Description of the task -
Where an entry contains a picture, skip the picture and write out everything else exactly.
■ ■ ■ ■ ■
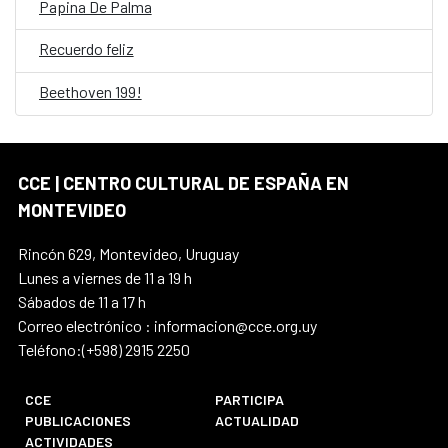
Papina De Palma
Recuerdo feliz
Beethoven 199!
CCE | CENTRO CULTURAL DE ESPAÑA EN
MONTEVIDEO
Rincón 629, Montevideo, Uruguay
Lunes a viernes de 11 a 19 h
Sábados de 11 a 17 h
Correo electrónico : informacion@cce.org.uy
Teléfono:(+598) 2915 2250
CCE
PARTICIPA
PUBLICACIONES
ACTUALIDAD
ACTIVIDADES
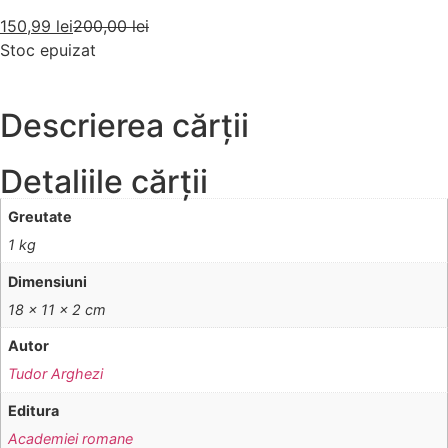
150,99
lei
200,00
lei
Stoc epuizat
Descrierea cărții
Detaliile cărții
Greutate
1 kg
Dimensiuni
18 × 11 × 2 cm
Autor
Tudor Arghezi
Editura
Academiei romane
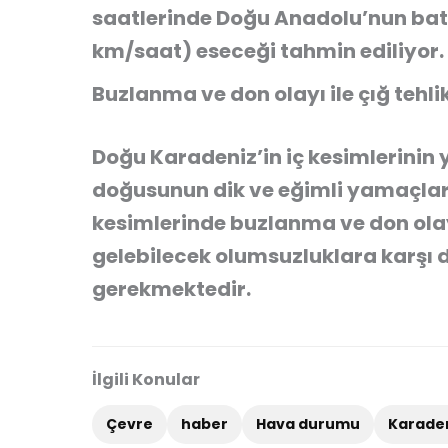
saatlerinde Doğu Anadolu’nun batı
km/saat) eseceği tahmin ediliyor.
Buzlanma ve don olayı ile çığ tehli
Doğu Karadeniz’in iç kesimlerinin 
doğusunun dik ve eğimli yamaçların
kesimlerinde buzlanma ve don ol
gelebilecek olumsuzluklara karşı d
gerekmektedir.
İlgili Konular
Çevre
haber
Hava durumu
Karade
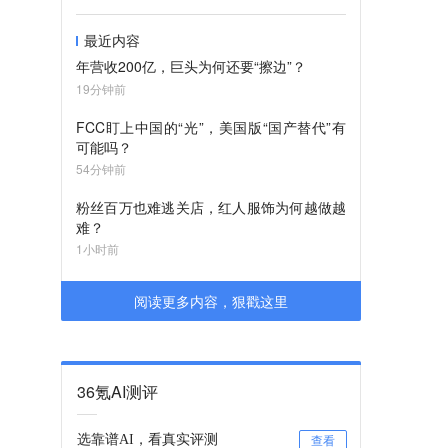
最近内容
年营收200亿，巨头为何还要“擦边”？
19分钟前
FCC盯上中国的“光”，美国版“国产替代”有
可能吗？
54分钟前
粉丝百万也难逃关店，红人服饰为何越做越
难？
1小时前
阅读更多内容，狠戳这里
36氪AI测评
选靠谱AI，看真实评测
查看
■ ■ ■ ■ ■
Written reply -
Papina De Palma
Recuerdo feliz
Beethoven 199!
CCE | CENTRO CULTURAL DE ESPAÑA EN
MONTEVIDEO
Rincón 629, Montevideo, Uruguay
Lunes a viernes de 11 a 19 h
Sábados de 11 a 17 h
Correo electrónico : informacion@cce.org.uy
Teléfono:(+598) 2915 2250
CCE
PARTICIPA
PUBLICACIONES
ACTUALIDAD
ACTIVIDADES
150,99
lei
200,00
lei
Stoc epuizat
Descrierea cărții
Detaliile cărții
Greutate
1 kg
Dimensiuni
18 × 11 × 2 cm
Autor
Tudor Arghezi
Editura
Academiei romane
saatlerinde Doğu Anadolu’nun batı
km/saat) eseceği tahmin ediliyor.
Buzlanma ve don olayı ile çığ tehli
Doğu Karadeniz’in iç kesimlerinin 
doğusunun dik ve eğimli yamaçların
kesimlerinde buzlanma ve don ol
gelebilecek olumsuzluklara karşı d
gerekmektedir.
İlgili Konular
Çevre
haber
Hava durumu
Karade
最近内容
年营收200亿，巨头为何还要“擦边”？
19分钟前
FCC盯上中国的“光”，美国版“国产替代”有
可能吗？
54分钟前
粉丝百万也难逃关店，红人服饰为何越做越
难？
1小时前
阅读更多内容，狠戳这里
36氪AI测评
选靠谱AI，看真实评测
查看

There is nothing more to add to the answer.